Task prompt: If pictures appear among the lines below, leave them out while you return exactly the lines from the one with "Кампания на Дону" through the one with "отношений Санкт-Петербурга информирует о".

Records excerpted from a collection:
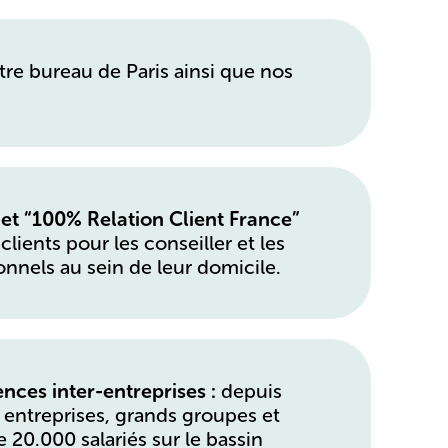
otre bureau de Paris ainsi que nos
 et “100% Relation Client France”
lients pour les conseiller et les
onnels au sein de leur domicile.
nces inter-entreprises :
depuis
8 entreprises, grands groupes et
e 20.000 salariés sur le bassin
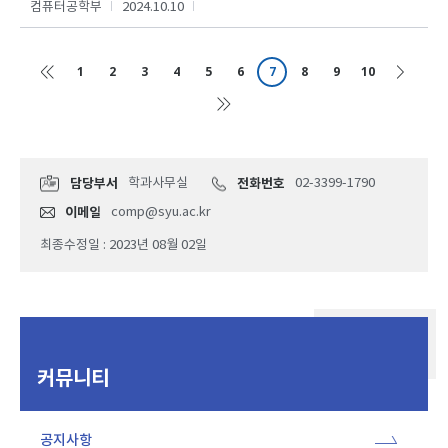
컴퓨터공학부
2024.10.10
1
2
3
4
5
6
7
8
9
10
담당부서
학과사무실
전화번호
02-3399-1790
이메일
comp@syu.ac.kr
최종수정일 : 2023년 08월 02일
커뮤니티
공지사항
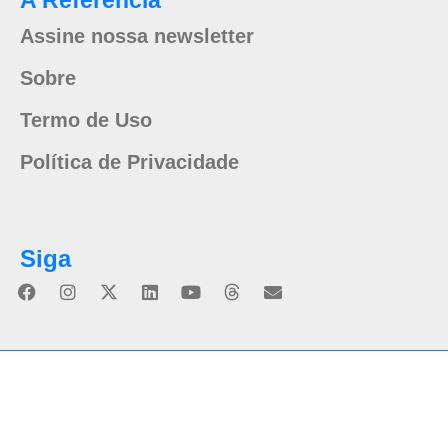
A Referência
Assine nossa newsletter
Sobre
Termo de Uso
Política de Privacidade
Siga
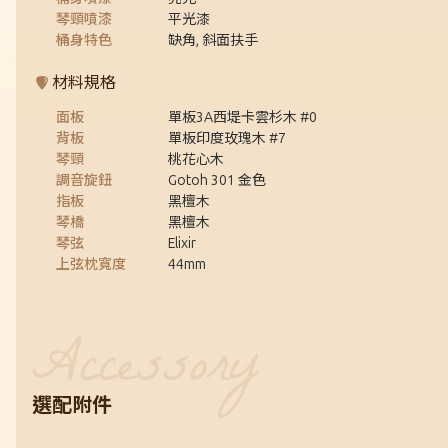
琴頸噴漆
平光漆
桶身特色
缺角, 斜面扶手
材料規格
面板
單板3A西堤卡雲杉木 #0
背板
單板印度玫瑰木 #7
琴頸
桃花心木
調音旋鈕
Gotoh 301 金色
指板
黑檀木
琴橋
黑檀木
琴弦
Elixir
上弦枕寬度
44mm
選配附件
* * *
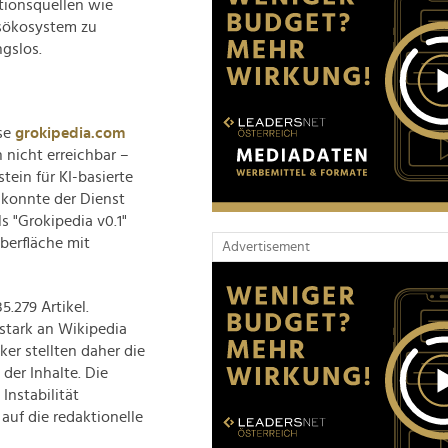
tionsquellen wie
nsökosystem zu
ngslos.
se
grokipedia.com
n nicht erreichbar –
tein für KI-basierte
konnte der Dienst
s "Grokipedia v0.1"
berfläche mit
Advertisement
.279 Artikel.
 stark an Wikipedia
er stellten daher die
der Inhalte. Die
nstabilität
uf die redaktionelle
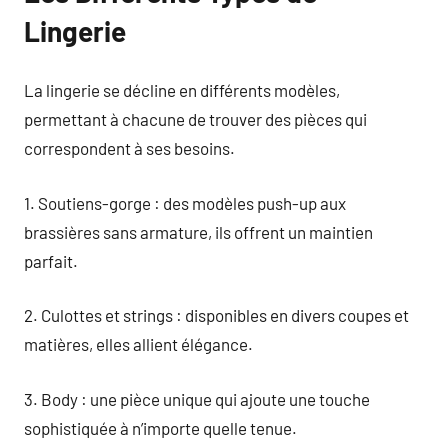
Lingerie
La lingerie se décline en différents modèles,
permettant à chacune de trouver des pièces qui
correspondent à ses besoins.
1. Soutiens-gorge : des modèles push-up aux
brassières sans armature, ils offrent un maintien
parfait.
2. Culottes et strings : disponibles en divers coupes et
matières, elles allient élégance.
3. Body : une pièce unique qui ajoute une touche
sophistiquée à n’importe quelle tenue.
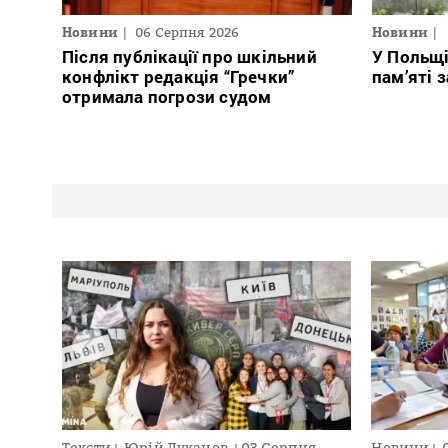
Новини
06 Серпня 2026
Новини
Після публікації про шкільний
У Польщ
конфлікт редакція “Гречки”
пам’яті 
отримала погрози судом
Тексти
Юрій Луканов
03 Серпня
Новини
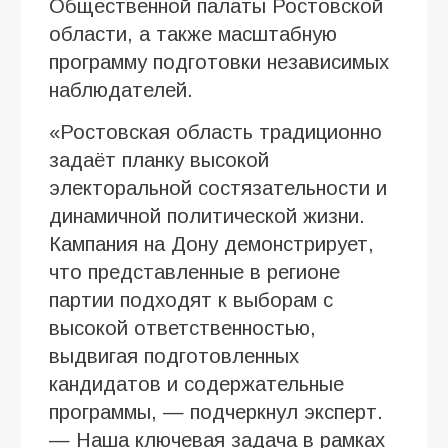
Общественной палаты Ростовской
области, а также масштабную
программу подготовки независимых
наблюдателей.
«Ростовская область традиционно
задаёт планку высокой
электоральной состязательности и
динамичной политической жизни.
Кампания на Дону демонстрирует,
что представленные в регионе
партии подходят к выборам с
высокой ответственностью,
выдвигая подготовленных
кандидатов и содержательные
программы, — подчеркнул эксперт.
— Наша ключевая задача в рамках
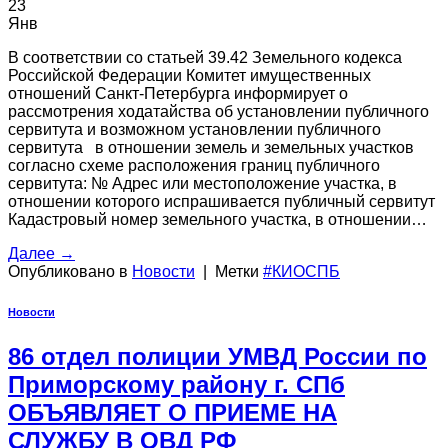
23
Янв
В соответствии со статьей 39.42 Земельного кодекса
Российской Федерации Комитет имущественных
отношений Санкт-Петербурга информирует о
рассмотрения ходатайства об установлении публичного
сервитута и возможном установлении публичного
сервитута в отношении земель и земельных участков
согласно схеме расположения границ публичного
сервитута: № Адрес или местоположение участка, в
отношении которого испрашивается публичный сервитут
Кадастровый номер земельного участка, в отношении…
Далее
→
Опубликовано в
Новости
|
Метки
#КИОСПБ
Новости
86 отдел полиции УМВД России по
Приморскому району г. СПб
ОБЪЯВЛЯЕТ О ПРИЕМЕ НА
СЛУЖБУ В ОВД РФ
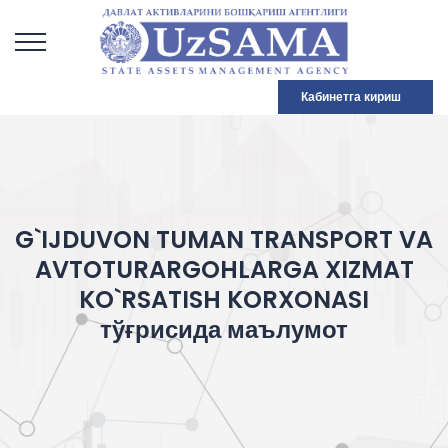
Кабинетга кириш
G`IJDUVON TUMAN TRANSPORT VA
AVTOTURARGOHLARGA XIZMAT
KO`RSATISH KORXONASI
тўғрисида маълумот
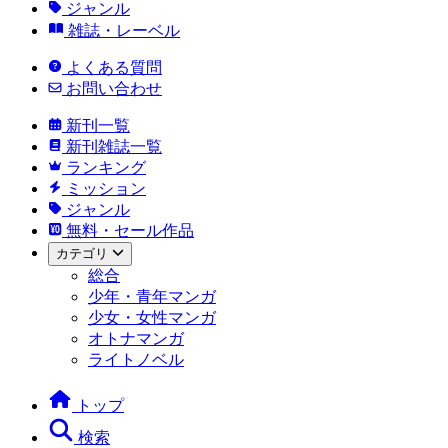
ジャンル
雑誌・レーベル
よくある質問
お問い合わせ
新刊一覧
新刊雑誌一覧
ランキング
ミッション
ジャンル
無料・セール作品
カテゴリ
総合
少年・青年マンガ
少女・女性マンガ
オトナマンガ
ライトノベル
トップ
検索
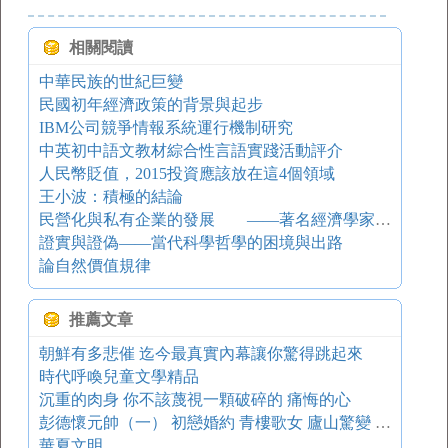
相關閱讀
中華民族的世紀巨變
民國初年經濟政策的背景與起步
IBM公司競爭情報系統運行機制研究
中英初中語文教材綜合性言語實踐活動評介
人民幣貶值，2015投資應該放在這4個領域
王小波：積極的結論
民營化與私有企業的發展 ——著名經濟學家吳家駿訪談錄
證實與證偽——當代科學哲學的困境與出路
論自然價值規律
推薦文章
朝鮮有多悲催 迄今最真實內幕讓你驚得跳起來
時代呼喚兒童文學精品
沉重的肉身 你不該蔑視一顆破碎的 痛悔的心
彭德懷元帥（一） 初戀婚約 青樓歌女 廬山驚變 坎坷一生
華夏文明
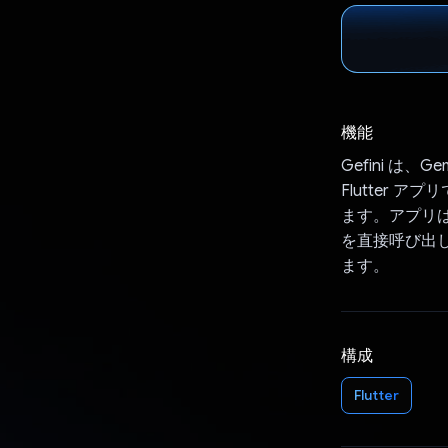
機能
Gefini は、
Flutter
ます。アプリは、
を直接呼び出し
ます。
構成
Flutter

Task response:
Кампания на Дону демонстрирует,
что представленные в регионе
партии подходят к выборам с
высокой ответственностью,
выдвигая подготовленных
кандидатов и содержательные
программы, — подчеркнул эксперт.
— Наша ключевая задача в рамках
23
Янв
В соответствии со статьей 39.42 Земельного кодекса
Российской Федерации Комитет имущественных
отношений Санкт-Петербурга информирует о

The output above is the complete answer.